** What the exercise asks **
Return exactly the line that contains "Early Bird Kalender Aktion" and all lines beneath it in the entries, through the very last one.

+ + + + + + +

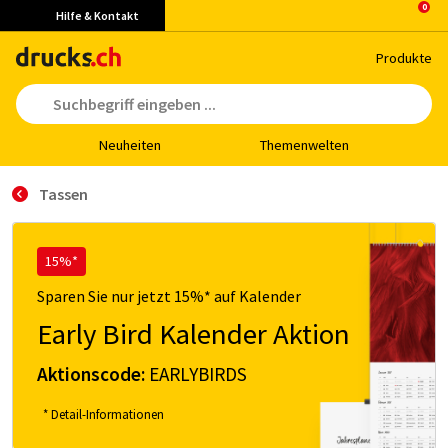
Hilfe & Kontakt
Pro­duk­te
Neu­hei­ten
The­men­wel­ten
Tassen
15%*
Sparen Sie nur jetzt 15%* auf Kalender
Early Bird Kalender Aktion
Aktionscode:
EARLYBIRDS
* Detail-Informationen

+ + + + + + +

** Output **
Early Bird Kalender Aktion
Aktionscode:
EARLYBIRDS
* Detail-Informationen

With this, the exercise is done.